La majorité des soins prodigués lors des rendez-vous médicaux au Canada est attribuable aux médecins de famille (MF)1. Par ailleurs, les taux d’épuisement professionnel chez les MF sont élevés2-4, et de récents sondages révèlent qu’un nombre aussi considérable que 6,5 millions de personnes au Canada n’ont pas de professionnel des soins primaires attitré5. Reconnaissant l’urgence de régler les problèmes d’accès aux soins primaires, les gouvernements fédéral et provinciaux ont consacré des investissements substantiels pour déclencher des réformes transformatrices à facettes multiples6,7. Ces réformes ciblent, entre autres, la modification des modes de paiement des médecins6. Depuis longtemps, le redressement des iniquités dans la rémunération entre les spécialités médicales est revendiqué, de même qu’un examen approfondi des possibles conséquences involontaires du mode de rémunération à l’acte (RAA) largement utilisé8.

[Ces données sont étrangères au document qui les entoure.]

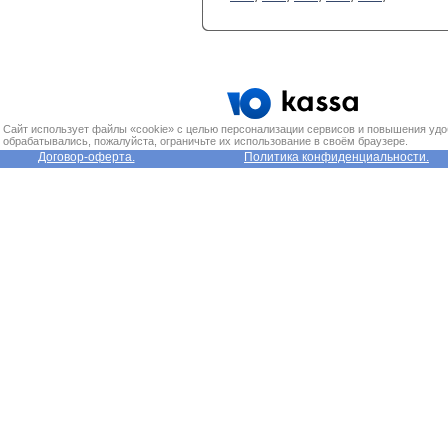
Сайт использует файлы «cookie» с целью персонализации сервисов и повышения удо
обрабатывались, пожалуйста, ограничьте их использование в своём браузере.
Договор-оферта.
Политика конфиденциальности.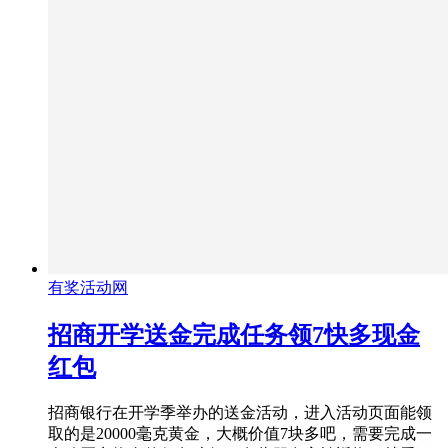
有奖活动网
招商开学送金完成任务领7快多现金
红包
招商银行在开学季举办的送金活动，进入活动页面能领
取的是20000毫克黄金，大概价值7块多吧，需要完成一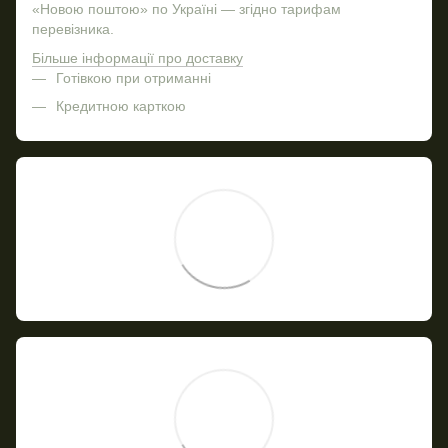
«Новою поштою» по Україні — згідно тарифам
перевізника.
Більше інформації про доставку
Готівкою при отриманні
Кредитною карткою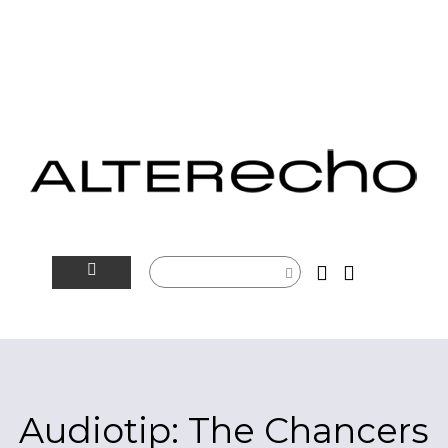
NOVINKY
ALTERSFÉRA
VIDEOTIP
Audiotip: The Chancers
ROZHOVORY
ARTEIN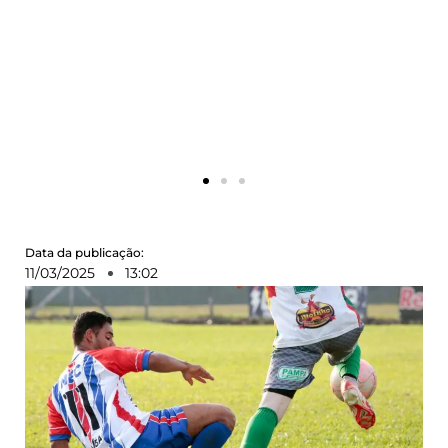
Data da publicação:
11/03/2025
13:02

De nouveaux modes mixtes de paiement des MF sont rapidement mis en œuvre dans plusieurs provinces canadiennes9-14. Ces modèles ont été élaborés grâce à une collaboration entre les ministères de la Santé et les associations de médecins, et ils incluent une compensation fondée sur les heures travaillées, les frais par visite d’un patient et des mesures incitatives annuelles selon la taille de la patientèle et sa complexité. La Colombie-Britannique a été la première province à offrir un mode mixte et, selon la couverture médiatique, l’adoption du modèle pourrait se traduire par une augmentation d’environ 20 % du revenu durant une année normale15. Cette combinaison de divers éléments n’a pas été implantée antérieurement et n’a pas fait l’objet d’une évaluation, et il n’y a pas eu d’accès public aux changements dans les revenus des MF en Colombie-Britannique.

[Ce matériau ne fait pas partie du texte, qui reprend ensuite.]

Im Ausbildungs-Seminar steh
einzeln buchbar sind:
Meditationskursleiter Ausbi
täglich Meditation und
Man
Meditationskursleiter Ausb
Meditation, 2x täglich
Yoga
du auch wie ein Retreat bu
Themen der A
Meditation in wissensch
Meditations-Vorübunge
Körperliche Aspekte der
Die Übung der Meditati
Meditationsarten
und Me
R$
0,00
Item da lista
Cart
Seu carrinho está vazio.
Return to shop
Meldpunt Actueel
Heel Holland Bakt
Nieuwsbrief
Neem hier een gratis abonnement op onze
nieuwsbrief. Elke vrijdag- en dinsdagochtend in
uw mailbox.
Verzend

Les objectifs énoncés de ces modèles mixtes varient selon la province, mais ils visent des buts communs : augmenter la désirabilité de la médecine familiale à titre de spécialité et améliorer l’accessibilité des pratiques familiales dans la communauté9-12. Des communiqués de presse font valoir qu’ils pourraient réduire les fardeaux administratifs, permettre aux médecins de passer plus de temps avec les patients et rendre plus facile pour les patients orphelins de trouver un MF10,13,14,16,17.
Historiquement, les modes de rémunération des médecins étaient classés le long d’un continuum variable plutôt que fixe18. La RAA est un mode variable selon lequel les paiements varient en fonction du volume et du type de services fournis. Jusqu’à tout récemment, la RAA représentait la majorité des paiements versés aux MF au Canada. En revanche, les modèles salariés offrent un revenu fixe, quel que soit le volume de services, pour un « panier de services » défini et énoncé dans une description de tâches. La capitation – un paiement par patient inscrit dans la patientèle d’un médecin – se situe entre ces 2 modèles. Chaque modèle comporte ses limites, comme le suggèrent la théorie et la recherche empirique. Le modèle de la RAA pourrait encourager le volume plutôt que la qualité, tandis que les modèles salariés pourraient limiter la quantité des services et les soins jugés bénéfiques. La capitation pourrait inciter à « l’écrémage », c’est-à-dire que les MF pourraient préférer des patients plus jeunes et en meilleure santé19.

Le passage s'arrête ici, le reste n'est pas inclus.